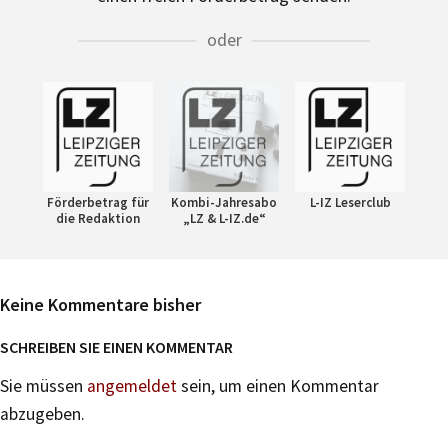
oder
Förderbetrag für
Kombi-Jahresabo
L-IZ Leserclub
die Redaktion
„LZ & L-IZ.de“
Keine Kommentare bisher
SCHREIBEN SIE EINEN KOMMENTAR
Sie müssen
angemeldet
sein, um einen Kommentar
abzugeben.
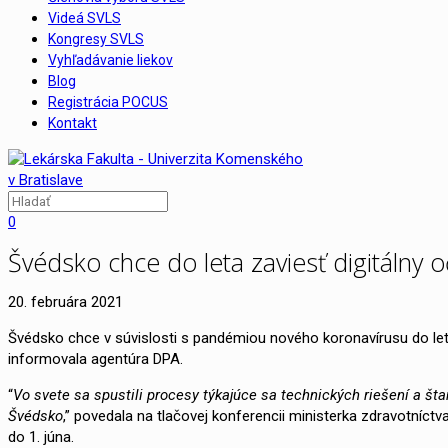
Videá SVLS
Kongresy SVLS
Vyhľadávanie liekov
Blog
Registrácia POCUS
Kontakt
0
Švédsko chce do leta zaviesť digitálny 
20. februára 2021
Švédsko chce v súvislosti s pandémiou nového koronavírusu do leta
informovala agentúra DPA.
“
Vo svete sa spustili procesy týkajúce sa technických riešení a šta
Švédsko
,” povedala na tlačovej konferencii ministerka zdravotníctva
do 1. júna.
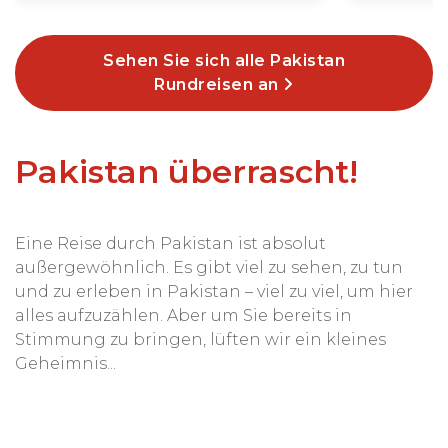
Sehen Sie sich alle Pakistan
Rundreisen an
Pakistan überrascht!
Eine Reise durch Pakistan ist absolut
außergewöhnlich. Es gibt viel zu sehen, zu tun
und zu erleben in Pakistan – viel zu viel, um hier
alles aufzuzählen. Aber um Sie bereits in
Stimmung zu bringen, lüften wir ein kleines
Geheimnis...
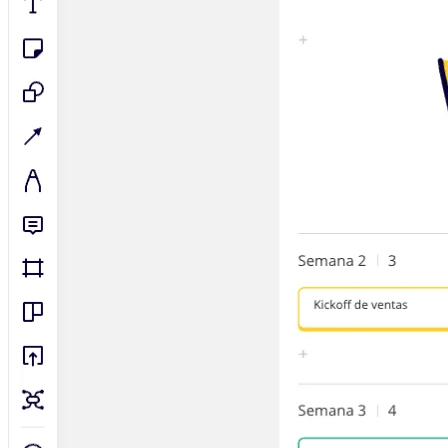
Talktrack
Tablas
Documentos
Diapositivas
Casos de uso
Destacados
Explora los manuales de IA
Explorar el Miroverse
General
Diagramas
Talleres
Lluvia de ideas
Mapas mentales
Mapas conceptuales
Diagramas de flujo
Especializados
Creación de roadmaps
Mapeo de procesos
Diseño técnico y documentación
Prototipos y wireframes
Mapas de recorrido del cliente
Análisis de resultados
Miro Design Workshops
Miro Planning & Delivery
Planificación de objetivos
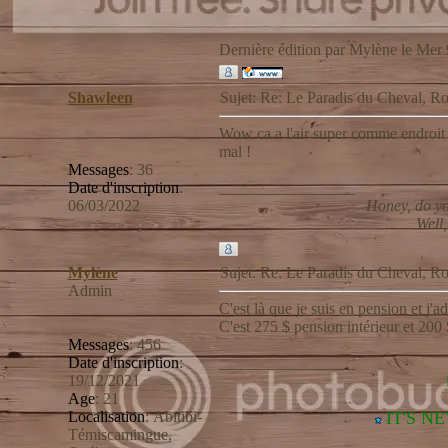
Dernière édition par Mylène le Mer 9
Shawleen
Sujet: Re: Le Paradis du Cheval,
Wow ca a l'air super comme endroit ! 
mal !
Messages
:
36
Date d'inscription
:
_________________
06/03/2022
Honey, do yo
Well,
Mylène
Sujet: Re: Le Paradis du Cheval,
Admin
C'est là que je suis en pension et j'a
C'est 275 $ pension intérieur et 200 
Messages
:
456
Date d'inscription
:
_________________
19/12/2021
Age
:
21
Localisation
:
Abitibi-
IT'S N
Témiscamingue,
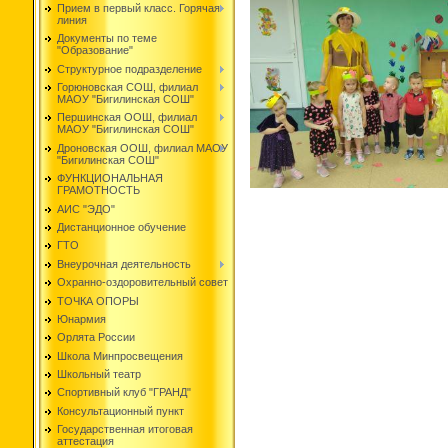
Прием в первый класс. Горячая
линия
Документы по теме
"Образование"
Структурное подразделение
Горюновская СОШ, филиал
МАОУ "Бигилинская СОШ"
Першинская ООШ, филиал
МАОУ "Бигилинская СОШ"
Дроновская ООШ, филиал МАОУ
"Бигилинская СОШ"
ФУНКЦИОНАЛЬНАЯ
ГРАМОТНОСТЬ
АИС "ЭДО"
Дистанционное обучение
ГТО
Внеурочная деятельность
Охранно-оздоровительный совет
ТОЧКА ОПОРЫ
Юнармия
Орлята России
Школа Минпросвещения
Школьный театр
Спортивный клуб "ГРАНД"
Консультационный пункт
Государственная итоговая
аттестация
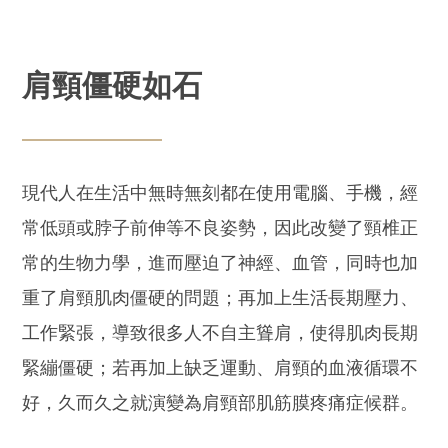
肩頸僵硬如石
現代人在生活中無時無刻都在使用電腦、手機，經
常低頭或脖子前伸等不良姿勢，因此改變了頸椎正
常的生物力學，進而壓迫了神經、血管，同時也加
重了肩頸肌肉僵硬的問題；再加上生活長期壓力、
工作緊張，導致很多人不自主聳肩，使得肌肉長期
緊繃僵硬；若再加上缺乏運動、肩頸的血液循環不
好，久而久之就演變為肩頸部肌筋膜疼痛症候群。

----

- _What this task involves_
The copy you give must repeat each record character for character, but it must not include the pictures.

- _Answer below_
oder
Förderbetrag für
Kombi-Jahresabo
L-IZ Leserclub
die Redaktion
„LZ & L-IZ.de“
Keine Kommentare bisher
SCHREIBEN SIE EINEN KOMMENTAR
Sie müssen
angemeldet
sein, um einen Kommentar
abzugeben.
Videá SVLS
Kongresy SVLS
Vyhľadávanie liekov
Blog
Registrácia POCUS
Kontakt
0
Švédsko chce do leta zaviesť digitálny 
20. februára 2021
Švédsko chce v súvislosti s pandémiou nového koronavírusu do leta
informovala agentúra DPA.
“
Vo svete sa spustili procesy týkajúce sa technických riešení a šta
Švédsko
,” povedala na tlačovej konferencii ministerka zdravotníctva
do 1. júna.
Sehen Sie sich alle Pakistan
Rundreisen an
Pakistan überrascht!
Eine Reise durch Pakistan ist absolut
außergewöhnlich. Es gibt viel zu sehen, zu tun
und zu erleben in Pakistan – viel zu viel, um hier
alles aufzuzählen. Aber um Sie bereits in
Stimmung zu bringen, lüften wir ein kleines
Geheimnis...
Talktrack
Tablas
Documentos
Diapositivas
Casos de uso
Destacados
Explora los manuales de IA
Explorar el Miroverse
General
Diagramas
Talleres
Lluvia de ideas
Mapas mentales
Mapas conceptuales
Diagramas de flujo
Especializados
Creación de roadmaps
Mapeo de procesos
Diseño técnico y documentación
Prototipos y wireframes
Mapas de recorrido del cliente
Análisis de resultados
Miro Design Workshops
Miro Planning & Delivery
Planificación de objetivos
Dernière édition par Mylène le Mer 9
Shawleen
Sujet: Re: Le Paradis du Cheval,
Wow ca a l'air super comme endroit ! 
mal !
Messages
:
36
Date d'inscription
:
_________________
06/03/2022
Honey, do yo
Well,
Mylène
Sujet: Re: Le Paradis du Cheval,
Admin
C'est là que je suis en pension et j'a
C'est 275 $ pension intérieur et 200 
Messages
:
456
Date d'inscription
:
_________________
19/12/2021
Age
:
21
Localisation
:
Abitibi-
IT'S N
Témiscamingue,
Прием в первый класс. Горячая
линия
Документы по теме
"Образование"
Структурное подразделение
Горюновская СОШ, филиал
МАОУ "Бигилинская СОШ"
Першинская ООШ, филиал
МАОУ "Бигилинская СОШ"
Дроновская ООШ, филиал МАОУ
"Бигилинская СОШ"
ФУНКЦИОНАЛЬНАЯ
ГРАМОТНОСТЬ
АИС "ЭДО"
Дистанционное обучение
ГТО
Внеурочная деятельность
Охранно-оздоровительный совет
ТОЧКА ОПОРЫ
Юнармия
Орлята России
Школа Минпросвещения
Школьный театр
Спортивный клуб "ГРАНД"
Консультационный пункт
Государственная итоговая
аттестация
肩頸僵硬如石
現代人在生活中無時無刻都在使用電腦、手機，經
常低頭或脖子前伸等不良姿勢，因此改變了頸椎正
常的生物力學，進而壓迫了神經、血管，同時也加
重了肩頸肌肉僵硬的問題；再加上生活長期壓力、
工作緊張，導致很多人不自主聳肩，使得肌肉長期
緊繃僵硬；若再加上缺乏運動、肩頸的血液循環不
好，久而久之就演變為肩頸部肌筋膜疼痛症候群。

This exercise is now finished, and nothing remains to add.